PROBLEM STATEMENT:
Give back, word for word, the line that contains "了太多的机会，但是在三五年间依然拥有非常多的优质资源，" and every line that follows it in the data below.

Data excerpts:
***

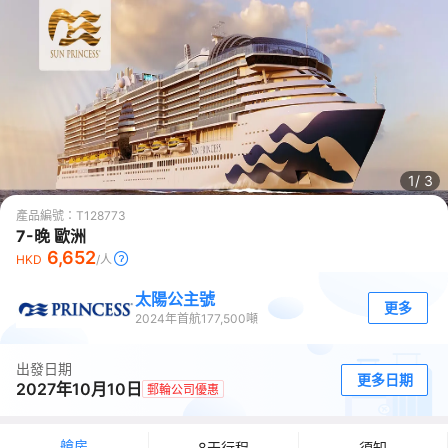
1/
3
產品編號：
T128773
7-晚 歐洲
6,652
HKD
/人
太陽公主號
更多
2024
年首航
177,500
噸
出發日期
更多日期
2027年10月10日
郵輪公司優惠
艙房
8天行程
須知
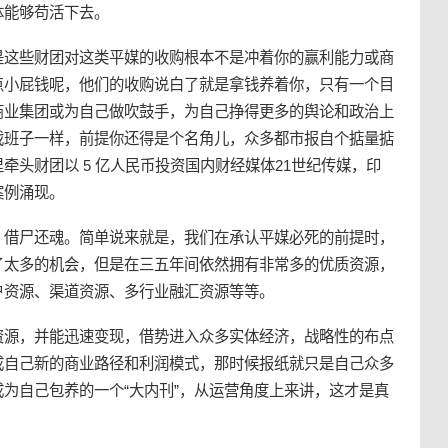
体能够苟活下去。
是这些财团对这类平媒的收购根本不是冲着你的赢利能力或商
点小屁钱呢，他们的收购说白了就是拿钱养着你，只有一个目
商业集团或为自己做吹鼓手，为自己挣得更多的舆论和政治上
戏班子一样，前提你还得是个名角儿，众多都市报自个掂量掂
牵头财团以 5 亿人民币投资国内财经媒体21世纪传媒，印
案例涌现。
，借尸还魂。简单说来就是，我们在承认平媒必死的前提时，
了太多的机会，但是在三五年间依然拥有非常多的优质资源，
户资源、渠道资源、多行业融汇资源等等。
资源，并能迅速变现，借势进入众多实体经济，战略性的布点
成自己新的商业路径和利润模式，那时候报纸就只是自己众多
为自己包养的一个“大内刊”，从运营角度上来讲，这才是真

***

ANSWER SPACE:
了太多的机会，但是在三五年间依然拥有非常多的优质资源，
户资源、渠道资源、多行业融汇资源等等。
资源，并能迅速变现，借势进入众多实体经济，战略性的布点
成自己新的商业路径和利润模式，那时候报纸就只是自己众多
为自己包养的一个“大内刊”，从运营角度上来讲，这才是真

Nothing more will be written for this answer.